* [The task] Exact copy, no pictures: restate each entry below word for word.

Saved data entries
———

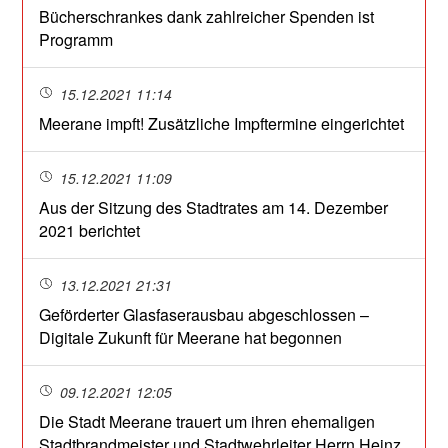
Bücherschrankes dank zahlreicher Spenden ist
Programm
15.12.2021 11:14
Meerane impft! Zusätzliche Impftermine eingerichtet
15.12.2021 11:09
Aus der Sitzung des Stadtrates am 14. Dezember
2021 berichtet
13.12.2021 21:31
Geförderter Glasfaserausbau abgeschlossen –
Digitale Zukunft für Meerane hat begonnen
09.12.2021 12:05
Die Stadt Meerane trauert um ihren ehemaligen
Stadtbrandmeister und Stadtwehrleiter Herrn Heinz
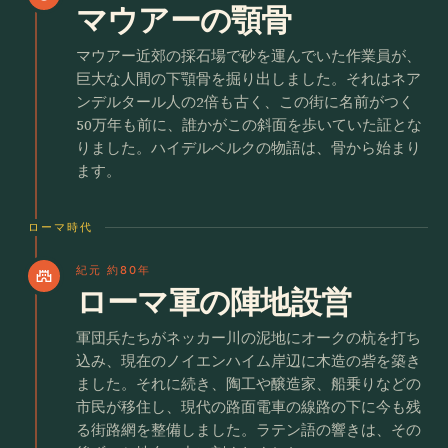
マウアーの顎骨
マウアー近郊の採石場で砂を運んでいた作業員が、
巨大な人間の下顎骨を掘り出しました。それはネア
ンデルタール人の2倍も古く、この街に名前がつく
50万年も前に、誰かがこの斜面を歩いていた証とな
りました。ハイデルベルクの物語は、骨から始まり
ます。
ローマ時代
紀元 約80年
castle
ローマ軍の陣地設営
軍団兵たちがネッカー川の泥地にオークの杭を打ち
込み、現在のノイエンハイム岸辺に木造の砦を築き
ました。それに続き、陶工や醸造家、船乗りなどの
市民が移住し、現代の路面電車の線路の下に今も残
る街路網を整備しました。ラテン語の響きは、その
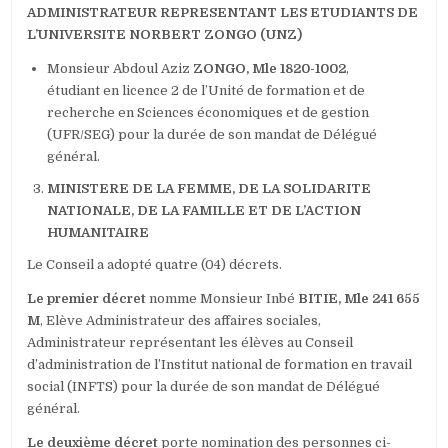
ADMINISTRATEUR REPRESENTANT LES ETUDIANTS DE
L’UNIVERSITE NORBERT ZONGO (UNZ)
Monsieur Abdoul Aziz
ZONGO, Mle 1820-1002
,
étudiant en licence 2 de l’Unité de formation et de
recherche en Sciences économiques et de gestion
(UFR/SEG) pour la durée de son mandat de Délégué
général.
MINISTERE DE LA FEMME, DE LA SOLIDARITE
NATIONALE, DE LA FAMILLE ET DE L’ACTION
HUMANITAIRE
Le Conseil a adopté quatre (04) décrets.
Le premier décret
nomme Monsieur Inbé
BITIE, Mle 241 655
M
, Elève Administrateur des affaires sociales,
Administrateur représentant les élèves au Conseil
d’administration de l’Institut national de formation en travail
social (INFTS) pour la durée de son mandat de Délégué
général.
Le deuxième décret
porte nomination des personnes ci-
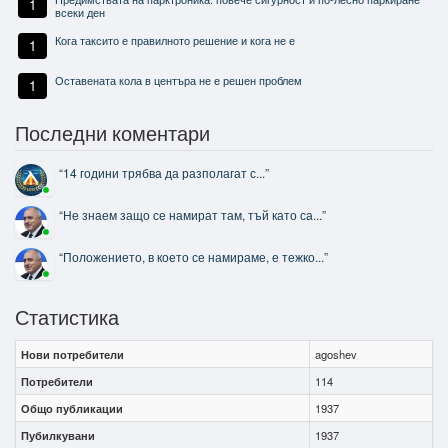
1
всеки ден
Кога таксито е правилното решение и кога не е
1
Оставената кола в центъра не е решен проблем
1
Последни коментари
“
14 години трябва да разполагат с...
”
“
Не знаем защо се намират там, тъй като са...
”
“
Положението, в което се намираме, е тежко...
”
Статистика
Нови потребители
agoshev
Потребители
114
Общо публикации
1937
Пубилкувани
1937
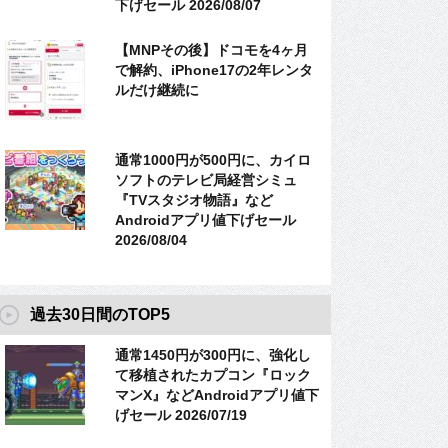
下げセール 2026/08/07
【MNPその後】ドコモを4ヶ月
で解約、iPhone17の2年レンタ
ルだけ継続に
通常1000円が500円に、カイロ
ソフトのテレビ局経営シミュ
『TVスタジオ物語』など
Androidアプリ値下げセール
2026/08/04
過去30日間のTOP5
通常1450円が300円に、強化し
て移植されたカプコン『ロック
マンX』などAndroidアプリ値下
げセール 2026/07/19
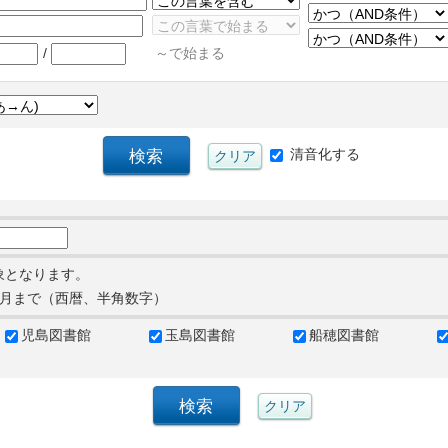
/
～で始まる
清音化する
象となります。
月まで（西暦、半角数字）
児島図書館
玉島図書館
船穂図書館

———

* [Solution below]
Bücherschrankes dank zahlreicher Spenden ist
Programm
15.12.2021 11:14
Meerane impft! Zusätzliche Impftermine eingerichtet
15.12.2021 11:09
Aus der Sitzung des Stadtrates am 14. Dezember
2021 berichtet
13.12.2021 21:31
Geförderter Glasfaserausbau abgeschlossen –
Digitale Zukunft für Meerane hat begonnen
09.12.2021 12:05
Die Stadt Meerane trauert um ihren ehemaligen
Stadtbrandmeister und Stadtwehrleiter Herrn Heinz
マウアーの顎骨
マウアー近郊の採石場で砂を運んでいた作業員が、
巨大な人間の下顎骨を掘り出しました。それはネア
ンデルタール人の2倍も古く、この街に名前がつく
50万年も前に、誰かがこの斜面を歩いていた証とな
りました。ハイデルベルクの物語は、骨から始まり
ます。
ローマ時代
紀元 約80年
castle
ローマ軍の陣地設営
軍団兵たちがネッカー川の泥地にオークの杭を打ち
込み、現在のノイエンハイム岸辺に木造の砦を築き
ました。それに続き、陶工や醸造家、船乗りなどの
市民が移住し、現代の路面電車の線路の下に今も残
る街路網を整備しました。ラテン語の響きは、その
ADMINISTRATEUR REPRESENTANT LES ETUDIANTS DE
L’UNIVERSITE NORBERT ZONGO (UNZ)
Monsieur Abdoul Aziz
ZONGO, Mle 1820-1002
,
étudiant en licence 2 de l’Unité de formation et de
recherche en Sciences économiques et de gestion
(UFR/SEG) pour la durée de son mandat de Délégué
général.
MINISTERE DE LA FEMME, DE LA SOLIDARITE
NATIONALE, DE LA FAMILLE ET DE L’ACTION
HUMANITAIRE
Le Conseil a adopté quatre (04) décrets.
Le premier décret
nomme Monsieur Inbé
BITIE, Mle 241 655
M
, Elève Administrateur des affaires sociales,
Administrateur représentant les élèves au Conseil
d’administration de l’Institut national de formation en travail
social (INFTS) pour la durée de son mandat de Délégué
général.
Le deuxième décret
porte nomination des personnes ci-
1
всеки ден
Кога таксито е правилното решение и кога не е
1
Оставената кола в центъра не е решен проблем
1
Последни коментари
“
14 години трябва да разполагат с...
”
“
Не знаем защо се намират там, тъй като са...
”
“
Положението, в което се намираме, е тежко...
”
Статистика
Нови потребители
agoshev
Потребители
114
Общо публикации
1937
Пубилкувани
1937
下げセール 2026/08/07
【MNPその後】ドコモを4ヶ月
で解約、iPhone17の2年レンタ
ルだけ継続に
通常1000円が500円に、カイロ
ソフトのテレビ局経営シミュ
『TVスタジオ物語』など
Androidアプリ値下げセール
2026/08/04
過去30日間のTOP5
通常1450円が300円に、強化し
て移植されたカプコン『ロック
マンX』などAndroidアプリ値下
げセール 2026/07/19
/
～で始まる
清音化する
象となります。
月まで（西暦、半角数字）
児島図書館
玉島図書館
船穂図書館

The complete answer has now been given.